References Bernstein, P. L. 1998, Against the Gods: the Remarkable Story of Risk, New York: John Wiley & Sons.

Gordon, J. and Perlman, B. 2003. Estimation of residual stresses in railroad commuter car wheels following manufacture, Final Report, US Department of Transportation, Research and Special Programs Administration, Volpe National Transportation Systems Center, Cambridge, MA02142, US.

Kuhlman, C., Sehitoglu, H. and Gallagher M. 1988, The Significance of Material Properties on Stresses Developed During Quenching of Railroad Wheels, Proceedings of the 1988 Joint ASME/IEEE Railroad Conference, The American Society of Mechanical Engineers, 345 East 47th Street, New York, NY 10017, US.

Mikrut, D. L. 1990. Elevated Temperature Time-dependent Behavior of 0.7% Carbon Steels, Masters Thesis, University of Illinois at Urbana-Champaign, Illinois, US.

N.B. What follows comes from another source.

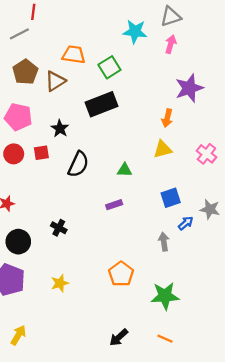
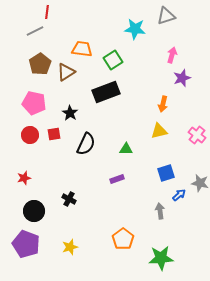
pink arrow: (171, 44) -> (172, 55), moved
purple star: (189, 88) -> (182, 78), size x0.7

Perfect, S. 1986. Stress Changes in Railroad Car Wheel Due to Axially Symmetric Thermal Loads, Ph.D. Dissertation, University of Illinois at Urbana-Champaign, Illinois, US.

Sehitoglu, H. and Morrow, J. 1983. Characterization of Thermo-mechanical Fatigue, ASME PVP, Vol. 71, pp. 93-100,

Wackerly, D., Mendenhall, W., and Scheaffer, R. 1995. Mathematical Statistics with Applications. P W S Publishers.